El pasado sábado los católicos estábamos celebrando la fiesta de Nuestra Señora del Rosario. Y, aunque de todos conocido, es del caso hacer memoria de su origen y significado, dados los terribles acontecimientos desatados en esa fecha.
El rosario, originalmente, está relacionado con los salterios y salmodias acostumbrados en los conventos medioevales, en los que se cantaban 150 salmos diariamente. Dado que el vulgo (los seglares) no tenía acceso ni conocimiento para ello, los salmos se sustituyeron por Avemarías, organizándolas en decenas, precedidas por un Padrenuestro.
En 1260 Santo Domingo De Guzmán tuvo una aparición de la Virgen, portando en sus manos un rosario, que le enseño a rezar. Este santo, a su vez, trasladó esa devoción a Simón IV de Monfort, quien con sus tropas se alistaba para combatir a los cátaros, a quienes venció en la batalla de Muret, atribuyendo este triunfo al rezo del rosario.

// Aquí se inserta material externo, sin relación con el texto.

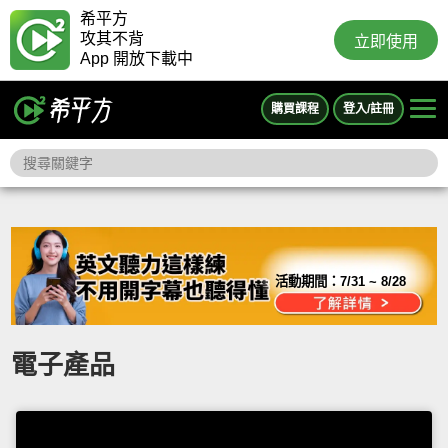
希平方
攻其不背
立即使用
App 開放下載中
購買課程
登入/註冊
活動期間：
7/31 ~ 8/28
電子產品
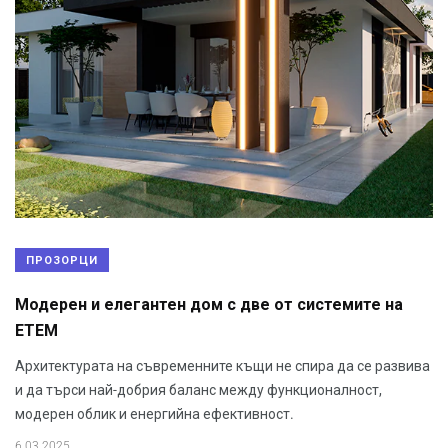
ПРОЗОРЦИ
Модерен и елегантен дом с две от системите на
ЕТЕМ
Архитектурата на съвременните къщи не спира да се развива
и да търси най-добрия баланс между функционалност,
модерен облик и енергийна ефективност.
6.03.2025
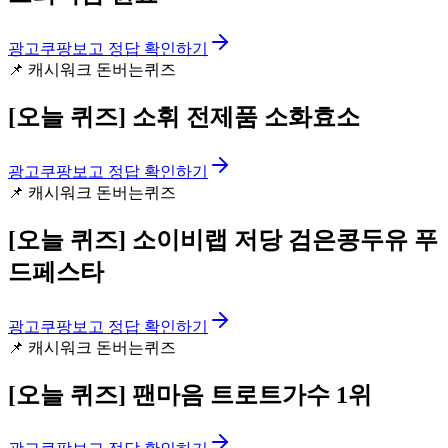
광고
쿠팡보고 정답 확인하기
📌
캐시워크 돈버는퀴즈
[오늘 퀴즈]
소휘 전제품 소화효소
광고
쿠팡보고 정답 확인하기
📌
캐시워크 돈버는퀴즈
[오늘 퀴즈]
소이비랩 저당 검은콩두유 푸
드페스타
광고
쿠팡보고 정답 확인하기
📌
캐시워크 돈버는퀴즈
[오늘 퀴즈]
팬마음 트로트가수 1위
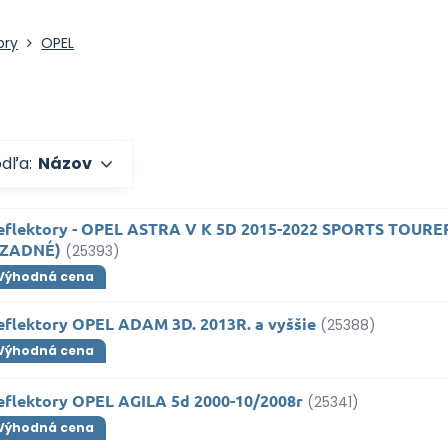
ory
OPEL
odľa:
Názov
eflektory - OPEL ASTRA V K 5D 2015-2022 SPORTS TOUR
+ZADNÉ)
(25393)
Výhodná cena
eflektory OPEL ADAM 3D. 2013R. a vyššie
(25388)
Výhodná cena
eflektory OPEL AGILA 5d 2000-10/2008r
(25341)
Výhodná cena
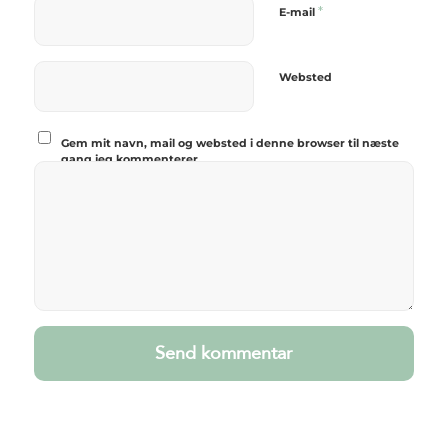
*
E-mail
Websted
Gem mit navn, mail og websted i denne browser til næste
gang jeg kommenterer.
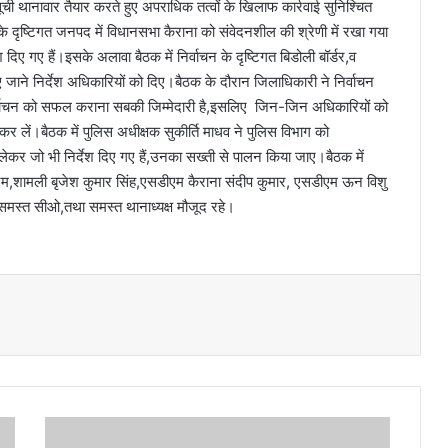
ची थानावार तैयार करते हुए अपराधिक तत्वों के खिलाफ कार्रवाई सुनिश्चित
े दृष्टिगत जनपद में विधानसभा कैराना को संवेदनशील की श्रेणी में रखा गया
दिए गए हैं।इसके अलावा बैठक में निर्वाचन के दृष्टिगत बिडोली बॉर्डर,व
ए जाने निर्देश अधिकारियों को दिए।बैठक के दौरान जिलाधिकारी ने निर्वाचन
निर्वाचन को सफल कराना सबकी जिम्मेदारी है,इसलिए जिन-जिन अधिकारियों को
कर लें।बैठक में पुलिस अधीक्षक सुकीर्ति माधव ने पुलिस विभाग को
ो लेकर जो भी निर्देश दिए गए हैं,उनका सख्ती से पालन किया जाए।बैठक में
म,शामली बृजेश कुमार सिंह,एसडीएम कैराना संदीप कुमार, एसडीएम ऊन विशु
समस्त सीओ,तथा समस्त थानाध्यक्ष मौजूद रहे।
मु
ख्य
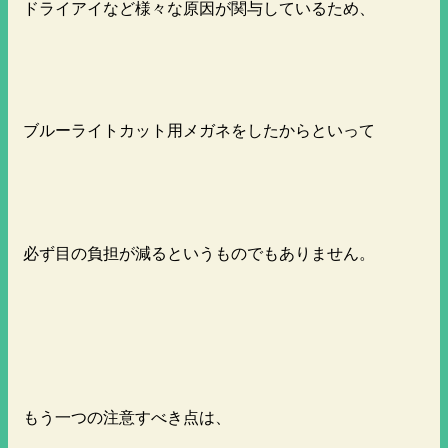
ドライアイなど様々な原因が関与しているため、
ブルーライトカット用メガネをしたからといって
必ず目の負担が減るというものでもありません。
もう一つの注意すべき点は、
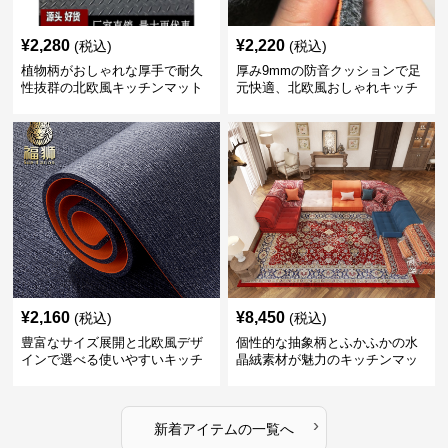
¥
2,280
¥
2,220
(税込)
(税込)
植物柄がおしゃれな厚手で耐久
厚み9mmの防音クッションで足
性抜群の北欧風キッチンマット
元快適、北欧風おしゃれキッチ
ンマット
¥
2,160
¥
8,450
(税込)
(税込)
豊富なサイズ展開と北欧風デザ
個性的な抽象柄とふかふかの水
インで選べる使いやすいキッチ
晶絨素材が魅力のキッチンマッ
ンマット
ト
›
新着アイテムの一覧へ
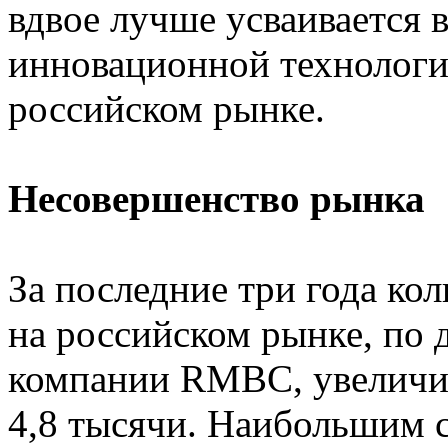
вдвое лучше усваивается в
инновационной технолог
российском рынке.
Несовершенство рынка
За последние три года к
на российском рынке, по 
компании RMBC, увеличил
4,8 тысячи. Наибольшим 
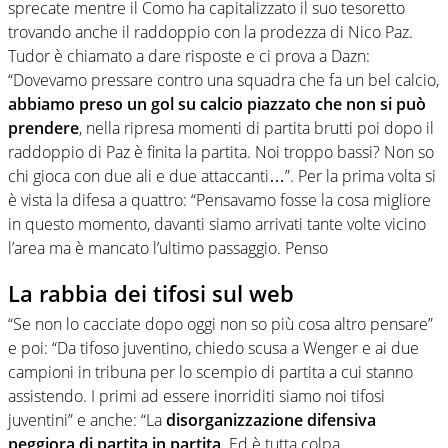
sprecate mentre il Como ha capitalizzato il suo tesoretto
trovando anche il raddoppio con la prodezza di Nico Paz.
Tudor è chiamato a dare risposte e ci prova a Dazn:
“Dovevamo pressare contro una squadra che fa un bel calcio,
abbiamo preso un gol su calcio piazzato che non si può
prendere
, nella ripresa momenti di partita brutti poi dopo il
raddoppio di Paz è finita la partita. Noi troppo bassi? Non so
chi gioca con due ali e due attaccanti…”. Per la prima volta si
è vista la difesa a quattro: “Pensavamo fosse la cosa migliore
in questo momento, davanti siamo arrivati tante volte vicino
l’area ma è mancato l’ultimo passaggio. Penso
La rabbia dei tifosi sul web
“Se non lo cacciate dopo oggi non so più cosa altro pensare”
e poi: “Da tifoso juventino, chiedo scusa a Wenger e ai due
campioni in tribuna per lo scempio di partita a cui stanno
assistendo. I primi ad essere inorriditi siamo noi tifosi
juventini” e anche: “La
disorganizzazione difensiva
peggiora di partita in partita
. Ed è tutta colpa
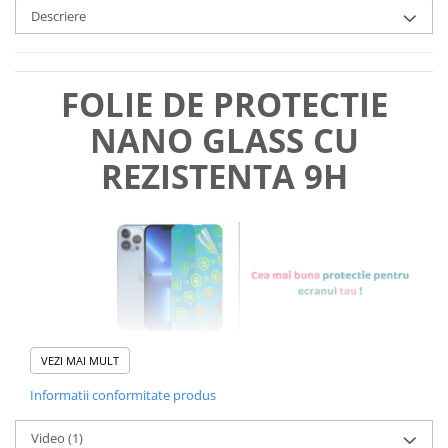
Descriere
FOLIE DE PROTECTIE
NANO GLASS CU
REZISTENTA 9H
VEZI MAI MULT
Informatii conformitate produs
Foliile noastre sunt
usor de
Video
(1)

La victoria más famosa atribuida al santo rosario sucedió en la batalla de Lepanto, cuando los españoles, romanos y venecianos dieron fin a la invasión turca del Mediterráneo el 7 de octubre de 1571, decretando entonces Pío V la fiesta de Nuestra Señora de la Victoria, en gratitud por su intervención. Gregorio XIII cambió el nombre, posteriormente, al de Nuestra Señora del Rosario, vinculada después también a la batalla de Temesvar, Rumanía, con la victoria del ejército imperial al mando del Príncipe Eugenio.
Esta plegaria, además de bella, es una completa evangelización en sí misma: en ella se unen el Padrenuestro, la oración que el mismo Jesús nos enseñó; el Avemaría, que expresa el saludo del Arcángel San Gabriel a María y el recibimiento que a Ella hizo su prima Isabel, así como nuestra humilde súplica para que interceda por nosotros a la hora de la muerte; y el Gloria, la manera más sublime de glorificar a Dios. Además, en cada misterio revivimos la vida, pasión, muerte y resurrección de nuestro Redentor.
Si nos admiramos de esas victorias que Dios ha permitido mediante la intercesión de Su Madre, por el rezo del rosario, debemos saber que no son nada en comparación de los infinitos favores que a diario recibimos los practicantes de esta devoción. Victorias visibles, algunas, y no visibles en su inmensa mayoría, pero gigantescas, por ser victorias íntimas, de índole espiritual, de cambios radicales en muchas vidas y en muchos y diferentes aspectos.
Sabiendo todo esto, ¿no debemos ver una señal grande, imperiosa, urgente, en el hecho de que la guerra contra Israel haya estallado, precisamente, el 7 de octubre? Jesús y Su Madre eran judíos, sus corazones deben estar sufriendo muchísimo con estos terribles acontecimientos.
En 1978 Anwar Al Sadat, presidente egipcio, y Menájen Beguín, primer ministro israelí, firmaron un tratado de paz en Camp David, por el que ambos recibieron el Premio Nobel de la Paz en ese año. Y llevaban acumulando guerras y odios por décadas, pero finalmente el cerebro (la razón) se impuso al hígado.
Ahora, el escenario es diferente e infinitamente más peligroso: los países enfrentados tienen armas que antes no existían y medios de comunicación masiva que insuflan odio permanentemente.
Pero, los católicos tenemos un arma muchísimo más poderosa: el rosario. Unámonos mediante su rezo, que alcanzará nuevas y grandes victorias, como siempre lo ha hecho. Por la paz, por Israel. por El Salvador.